Question

edgeR RPKM Values

1

Entering edit mode

6.1 years ago

gtasource ▴ 60

Hello,

I am trying to use edgeR to calculate RPKM values. However, when I have searched for help on this topic. I've still not been able to make sense of the existing R codes to work for me. Here's my current code:

data_raw <- read.table("counts.txt", header = TRUE)
group <- c(rep("Sample1",2),rep("Sample1",2))
d <- DGEList(counts = data_raw, group=group)
gene.data <- read.table("gene_lengths.txt", header=FALSE)
m <- match(rownames(d), gene.data$Transcript)
gene.lengths <- gene.data$TranscriptLength[m]
rpkm<-rpkm(d,gene.data)

My gene lengths file looks like this:

Gene1   35029
Gene2   72475
Gene3   48792
Gene4   46840

As you can see, I understand that there is limitation in only having two reps. But if anybody could help with this code, or lead me to a tutorial, that would be great.

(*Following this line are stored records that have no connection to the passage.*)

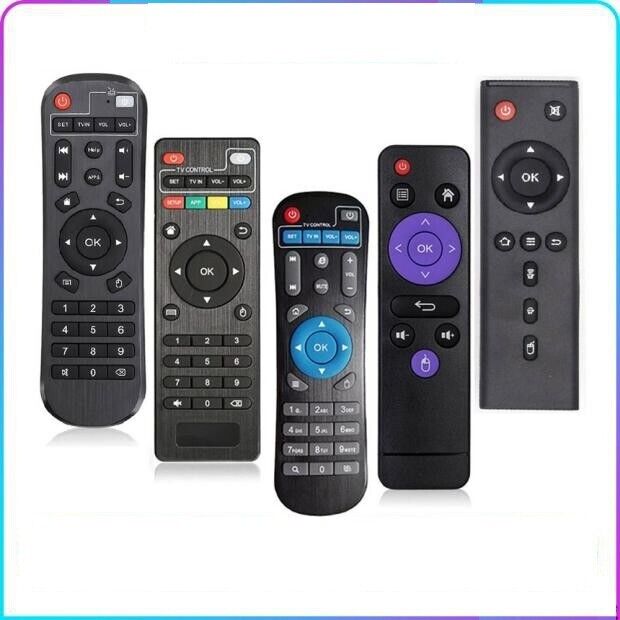 The image size is (620, 620). Find the location of `remote controls`. remote controls is located at coordinates (71, 306), (352, 381), (434, 329), (521, 338). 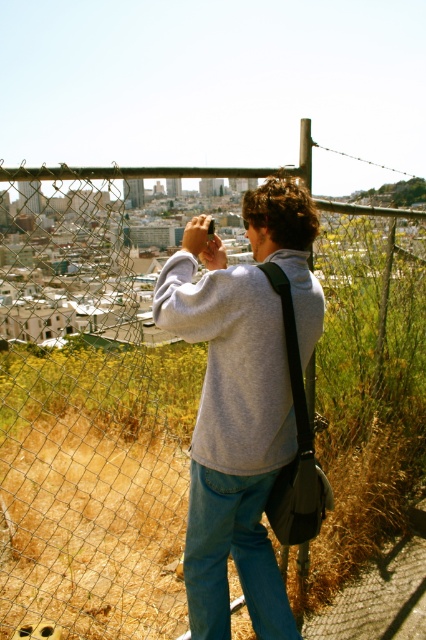 Is gray cotton sweatshirt at center positioned behind denim at left?

No, it is not.

The width and height of the screenshot is (426, 640). Describe the element at coordinates (230, 432) in the screenshot. I see `gray cotton sweatshirt at center` at that location.

Does point (195, 234) come in front of point (195, 515)?

That is False.

Find the location of a particular element. This screenshot has height=640, width=426. gray cotton sweatshirt at center is located at coordinates (230, 432). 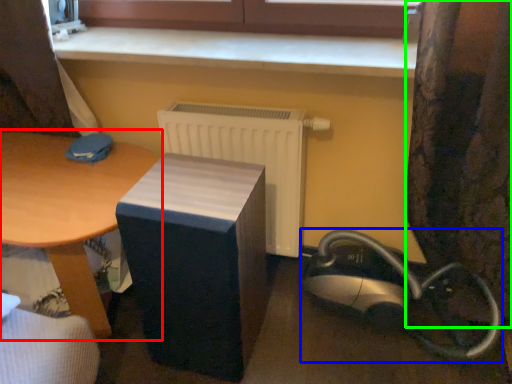 Question: Which object is positioned closest to table (highlighted by a red box)? Select from equipment (highlighted by a blue box) and curtain (highlighted by a green box).

Choices:
 (A) equipment
 (B) curtain

Answer: (A) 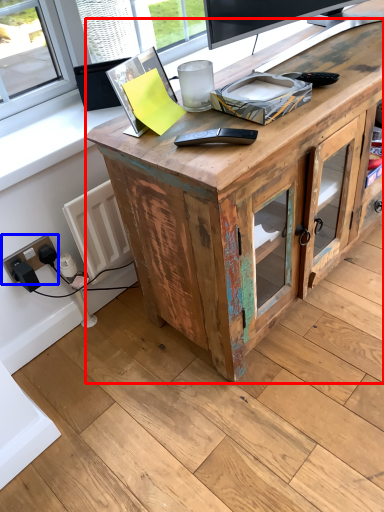 Question: Which object appears farthest to the camera in this image, desk (highlighted by a red box) or electric outlet (highlighted by a blue box)?

Choices:
 (A) desk
 (B) electric outlet

Answer: (B) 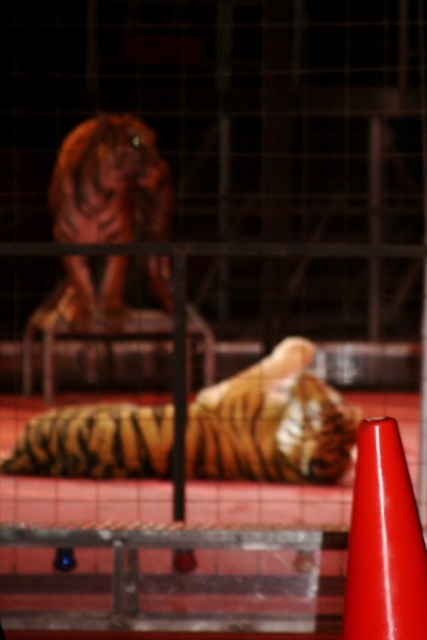 Between orange-brown fur tiger at center and orange-brown fur tiger at upper left, which one appears on the right side from the viewer's perspective?

From the viewer's perspective, orange-brown fur tiger at center appears more on the right side.

Does orange-brown fur tiger at center have a lesser height compared to orange-brown fur tiger at upper left?

Correct, orange-brown fur tiger at center is not as tall as orange-brown fur tiger at upper left.

Is point (254, 369) in front of point (154, 216)?

Yes.

Find the location of `orange-brown fur tiger at center`. orange-brown fur tiger at center is located at coordinates (271, 422).

Based on the photo, who is positioned more to the left, orange-brown fur tiger at upper left or smooth red traffic cone at lower right?

Positioned to the left is orange-brown fur tiger at upper left.

Between point (134, 136) and point (389, 572), which one is positioned behind?

The point (134, 136) is behind.

From the picture: Who is more distant from viewer, (161, 170) or (391, 518)?

Point (161, 170)

Image resolution: width=427 pixels, height=640 pixels. What are the coordinates of `orange-brown fur tiger at upper left` in the screenshot? It's located at (110, 182).

Is point (304, 448) positioned behind point (404, 515)?

Yes, it is.

Is point (295, 337) less distant than point (363, 461)?

No, it is not.

Who is more forward, (292, 342) or (374, 481)?

Point (374, 481) is more forward.

This screenshot has width=427, height=640. What are the coordinates of `orange-brown fur tiger at center` in the screenshot? It's located at (271, 422). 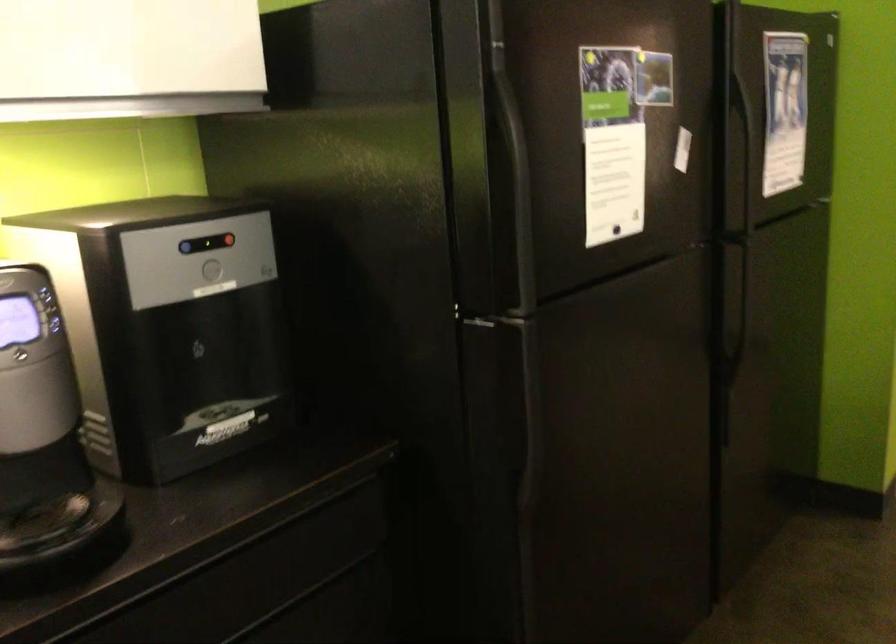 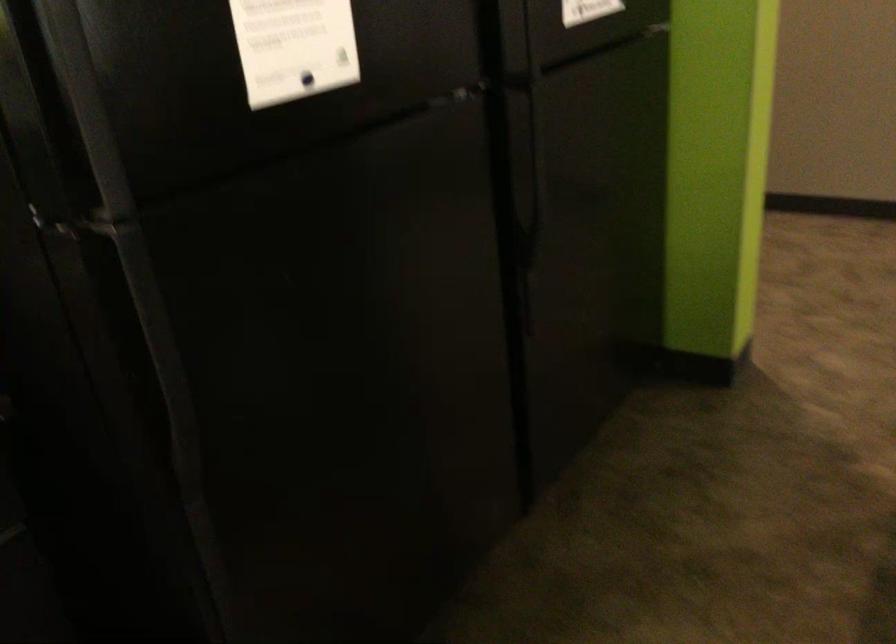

bioconductor R edgeR • 5.2k views

ADD COMMENT • link updated 5.9 years ago by Biostar 20 • written 6.1 years ago by gtasource ▴ 60

0

Entering edit mode

What is the problem? Do you get an error message? What message, at which step?

ADD REPLY • link 6.1 years ago by h.mon 35k

0

Entering edit mode

After the RPKM step, I receive this errror:

Warning message:
In Ops.factor(left, right) : ‘/’ not meaningful for factors

ADD REPLY • link 6.1 years ago by gtasource ▴ 60

0

Entering edit mode

Yes because your code is wrong.

Example:

rpkm<-rpkm(d,gene.data)

’gene.data’ has extra column of gene names in the first column. It just needs gene length colum. Try this in your above code, it might work.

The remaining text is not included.